Understanding the Key Components of a Customer Data Platform (original) (raw)
Choosing the right CDP involves many factors. In some cases you may license a product labeled as CDP only to find you need to augment it.
You have undoubtedly heard about the important role a customer data platform (CDP) plays in creating customer-centric marketing, sales and customer service within your organization. With the continued move away from using third-party cookies and data, these platforms are helping organizations implement a first-party data approach. While the term CDP is used frequently, there are many different definitions and combinations of features that these platforms use.
Rather than a single tool or product, I like to define a CDP as a set of features and functionalities that encompass five key areas:
- Unified Customer ID.
- Customer Segmentation.
- Analysis and Recommendations.
- Reporting.
- Activation.
Several CDPs have robust capabilities across all of these areas. Some are more focused on a specific feature set. Therefore, products that call themselves “CDPs” may not cover the full spectrum of the above categories.

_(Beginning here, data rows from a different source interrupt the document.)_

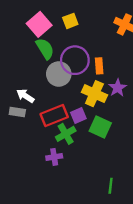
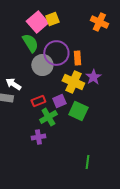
pink square: (39, 24) -> (37, 22), moved
red rectangle: (54, 115) -> (38, 101), size x0.6

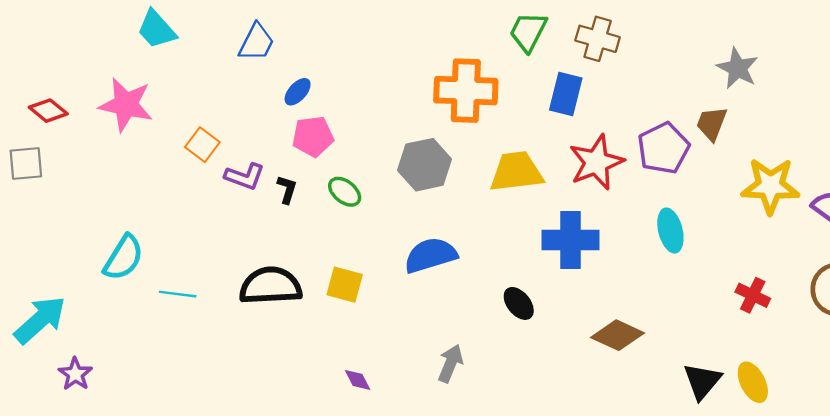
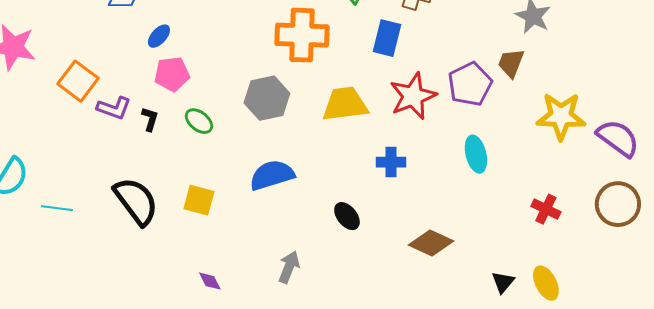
orange square: (202, 145) -> (78, 81), size x1.4
blue cross: (570, 240) -> (391, 162), size x0.6
black semicircle: (271, 286) -> (136, 201), turned 56
black triangle: (702, 381) -> (503, 282), size x0.7

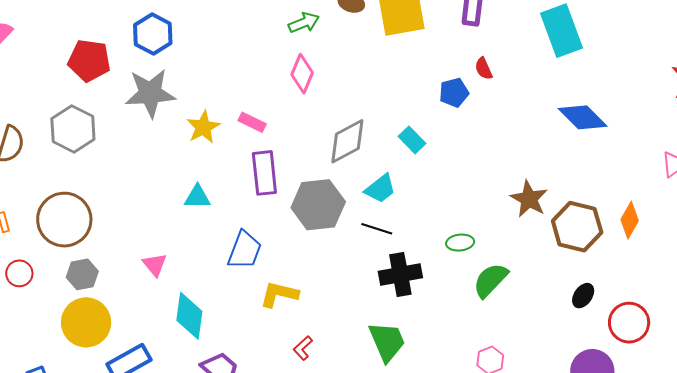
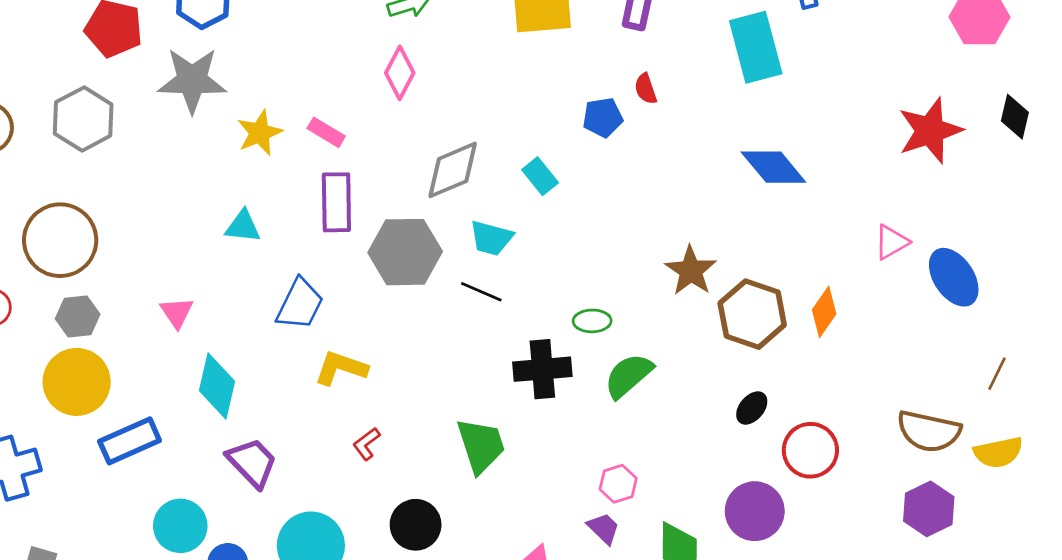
cyan trapezoid: (380, 189) -> (491, 238), turned 48
black cross: (400, 275) -> (542, 369), moved

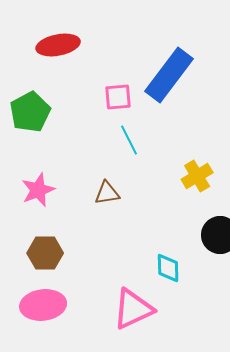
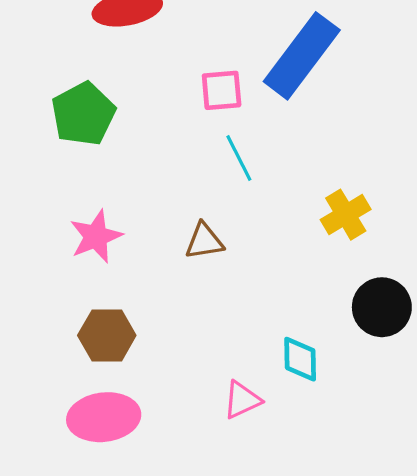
pink triangle: (133, 309) -> (242, 400), moved, size x0.6

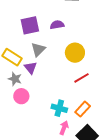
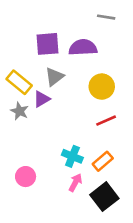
purple semicircle: (57, 25) -> (83, 47), size x1.5
purple triangle: (31, 68) -> (42, 99), turned 32
pink circle: (21, 96) -> (26, 177), moved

As a consultant, I am often brought into organizations to help them assess what type of CDP will work best for them. A method to categorize their features and benefits is a big help here. In this article, I’m going to discuss the five primary components of a customer data platform, so you can better understand which portions you may already have covered, and which you may need to augment.
Unified Customer ID
The first component we’ll discuss is arguably one of the most talked-about features of a CDP. With so many different marketing and data platforms used by an enterprise, one of the biggest immediate challenges that customer data platforms are called on to solve is unifying all of the disparate third-party, first-party (behavioral information collected directly), and zero-party (information proactively provided by a customer) data into a unified profile with a common identification number or code.

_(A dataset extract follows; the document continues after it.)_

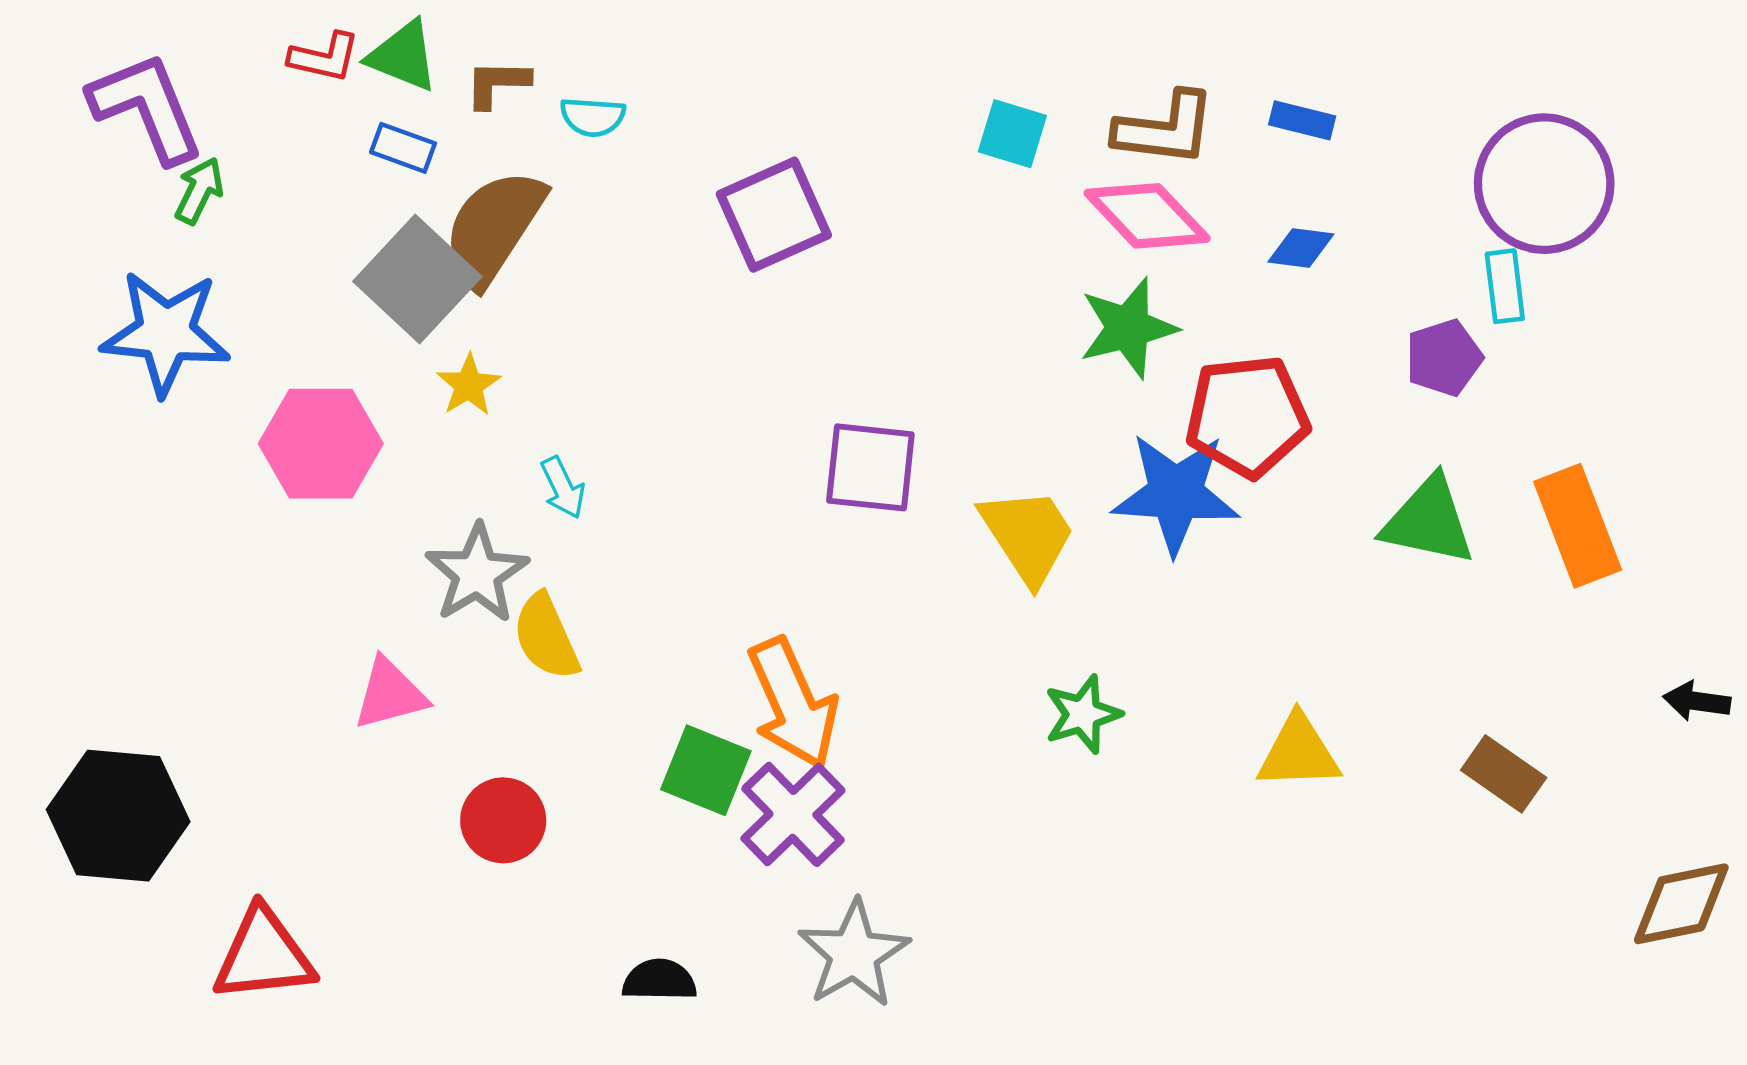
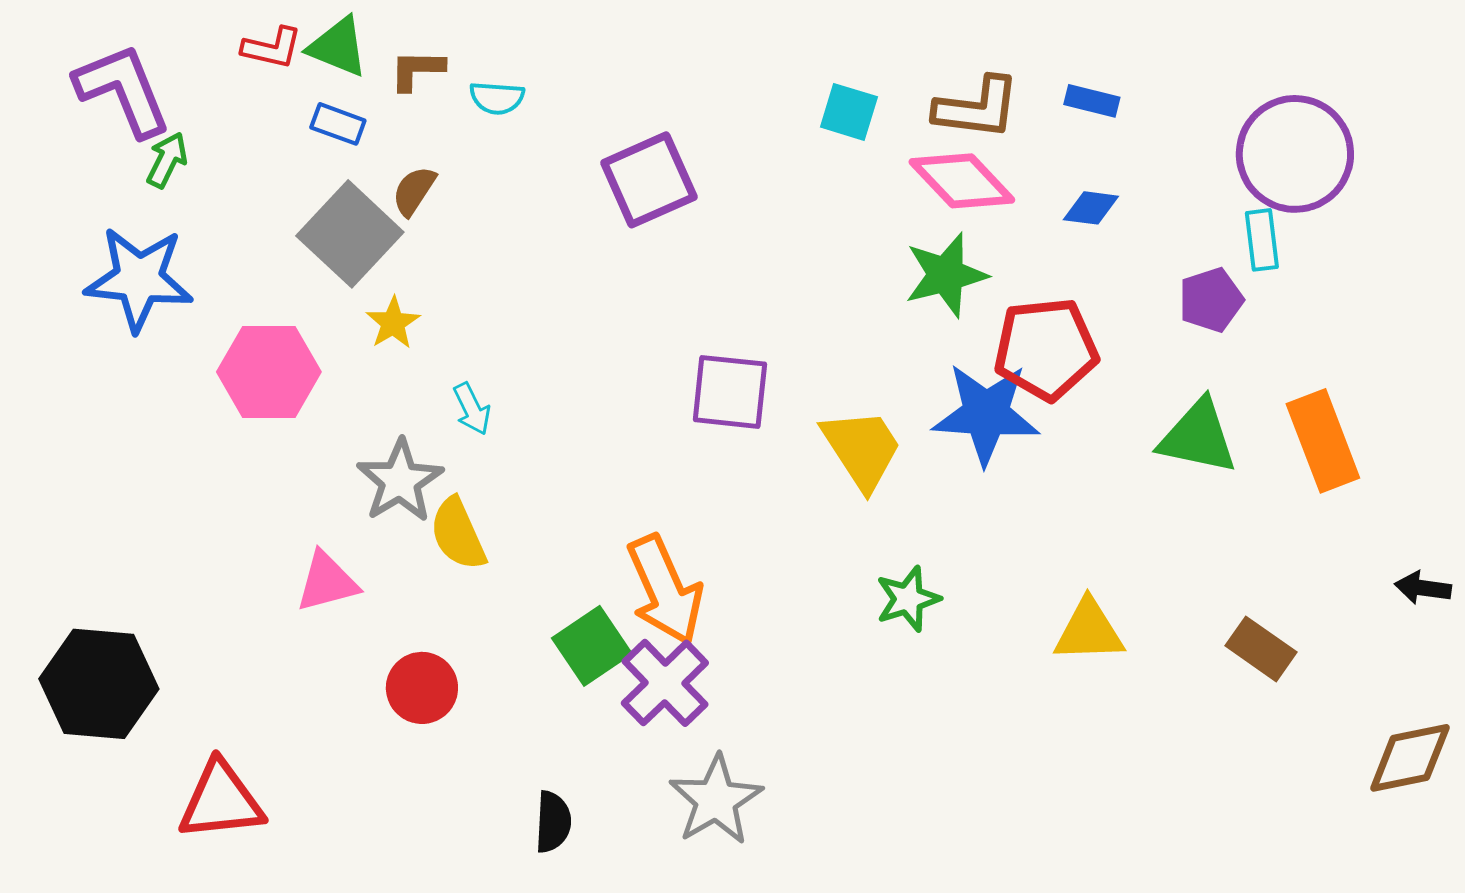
brown semicircle: (494, 228) -> (414, 191), size x0.5
green square: (706, 770) -> (592, 646), turned 34
black semicircle: (659, 980) -> (553, 822), turned 92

With this in place, your CDP becomes your system of record for customer profiles, integrating with all customer touchpoints and ingesting their data. A CDP should also be able to deduplicate both known (individual customers who you have a customer ID for already) and pseudonymous (individual customers that you haven’t yet associated a name or personal information with already) users. Getting this unified customer ID is a great reason to invest in a customer data platform.
Related Article: Is That New CDP Truly a Customer Data Platform?
Customer Segmentation
The next component of a CDP is enabled once you are able to have those unified customer IDs we just discussed. While direct, one-to-one personalization and communication may be the “north star” for many organizations, good old-fashioned audience segmentation is still a very successful way to use your CDP customer data. Your CDP should have a way to both suggest new audience segments as well as to work within your predefined ones, though some platforms vary in their flexibility on these points.
A CDP can be your system of record for audience segments which can be used consistently across the enterprise. In many organizations, segments used for email marketing may differ from those used in advertising and retargeting, or other channels. While there’s often overlap, the inconsistency means that you aren’t offering a truly consistent experience to the customer.
Integrating with your CRM database, email service provider (ESP), data management platform (DMP), and others means that this audience segmentation will provide the best and most effective user experience across your multiple marketing and customer communication channels.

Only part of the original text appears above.